The agency said it will now prioritize working with the community pharmacy sector to see how it can improve fill rates.

It intends to change the format of calculus and situational judgment assessment tests from a paper format to an online process in 2018, on the grounds that it will improve the candidate experience and make the system more efficient. .

He also announced a new feature of “improved preferences”. Starting in 2018, graduates will have more time to make changes to the pre-registration programs they wish to join – the current three-week window in August will now be extended until the end of October. New selection center sites are also planned for 2018.

HEE intends to further examine the engagement and “behavior” of graduates during the recruitment process.

The report said: “A better understanding of the factors of participation, preferential behaviors and subsequent decisions about the offerings of training places will support the identification of key influences and interventions for better results.”

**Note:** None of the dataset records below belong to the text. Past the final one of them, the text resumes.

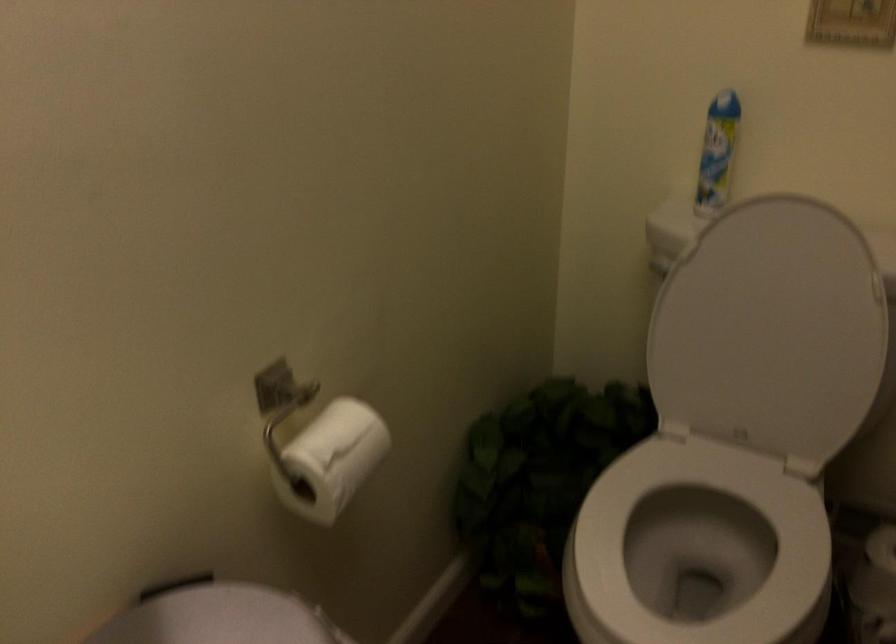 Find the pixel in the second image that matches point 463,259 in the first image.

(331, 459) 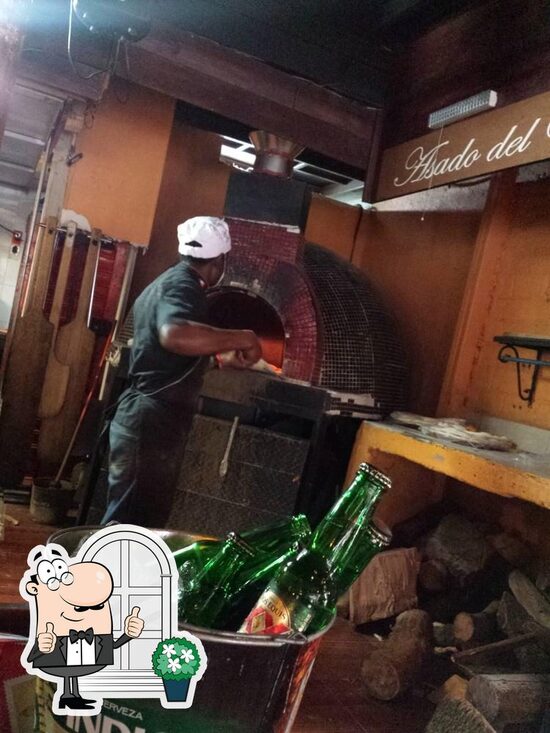 Find the location of `1 oven`. 1 oven is located at coordinates (279, 303). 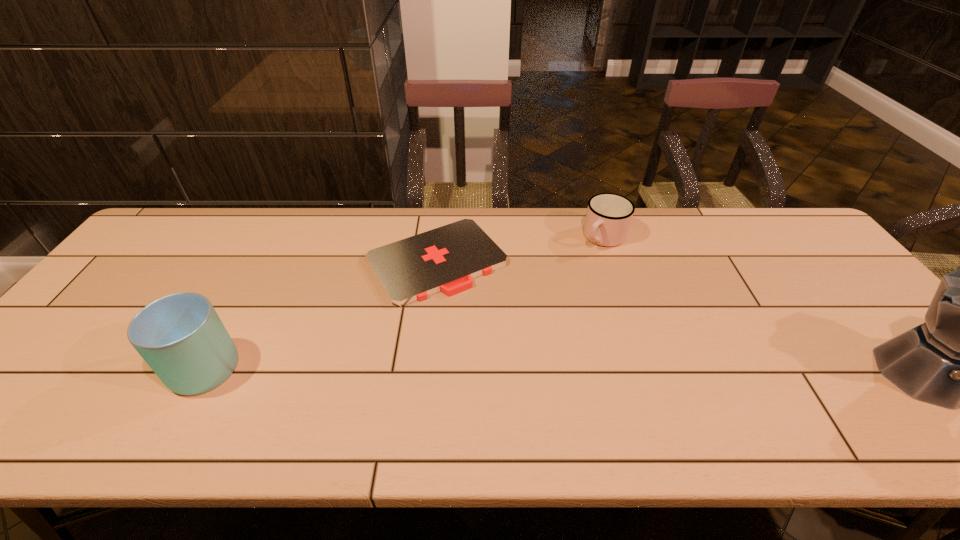 In the image, there is a desktop. Where is `vacant space at the far right corner`? The width and height of the screenshot is (960, 540). vacant space at the far right corner is located at coordinates (817, 249).

Identify the location of vacant area between the third object from right to left and the right mug. (520, 249).

Image resolution: width=960 pixels, height=540 pixels. I want to click on vacant area between the third object from right to left and the left mug, so click(319, 314).

Where is `free space between the shortest object and the nearer mug`? free space between the shortest object and the nearer mug is located at coordinates (319, 314).

This screenshot has width=960, height=540. I want to click on unoccupied area between the shortest object and the farther mug, so (x=520, y=249).

This screenshot has width=960, height=540. Find the location of `free point between the shortest object and the third object from left to right`. free point between the shortest object and the third object from left to right is located at coordinates (520, 249).

You are a GUI agent. You are given a task and a screenshot of the screen. Output one action in this format:
    pyautogui.click(x=<x>, y=<y>)
    Task: Click on the object identified as the third closest to the shortest object
    This screenshot has width=960, height=540.
    Given the screenshot: What is the action you would take?
    pyautogui.click(x=959, y=358)

This screenshot has width=960, height=540. I want to click on object that is the third closest one to the coffeepot, so click(x=180, y=336).

At what (x,y) coordinates should I click in order to perform the action: click on free space that satisfies the following two spatial constraints: 1. on the back side of the second object from left to right; 2. on the right side of the leftmost object. Please return your answer as a coordinate pair (x, y). The image size is (960, 540). Looking at the image, I should click on (259, 261).

Locate an element on the screen. This screenshot has height=540, width=960. vacant point that satisfies the following two spatial constraints: 1. on the back side of the right mug; 2. on the right side of the first-aid kit is located at coordinates (440, 237).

Ash Soni, president of the Royal Pharmaceutical Society, said there were likely several factors causing fewer places in the community compared to hospital pharmacy.

“I have heard a lot of [pharmacy] students reflect on part of the national language, and [they have] not viewed the community as clinical in the same way as the hospital, and therefore given the undergraduate training, this will likely encourage them to be placed in the hospital, ”he said.

“The difficulty is that there will likely be a number of confusing issues here, so it’s hard to be sure of the reason (s), but we should be monitoring this in the future and doing further research and analysis.” on these reasons and then see how to fix it. them.”

In a statement, the National Pharmacy Association (NPA), the organization that represents community pharmacy, said the system for recruiting pre-registration pharmacists must be “voluntary, flexible and fair.”

“The focus should be on what works for students, pharmacies and ultimately patients, not the convenience of administrators who may prefer a single model,” he said.

“There is clearly a need to think deeply about why the fill rate of the community pharmacy and certain subcategories of the pharmaceutical business was low in the first year.

“If the system cannot work the same for all pharmacies, it follows that other recruitment options should remain open, for reasons of fairness and practicality. “

According to the HEE report, it is mandatory for all hospitals with pre-registration places funded by the HEE to use the new system to fill vacant positions, but it is optional for community pharmacies that have pre-registration places funded by the HEE. NHS England.

In November 2017, a survey by the British Pharmaceutical Students’ Association found that just over half of pharmacy students rated their experience with the Oriel system as “poor” or “very poor”.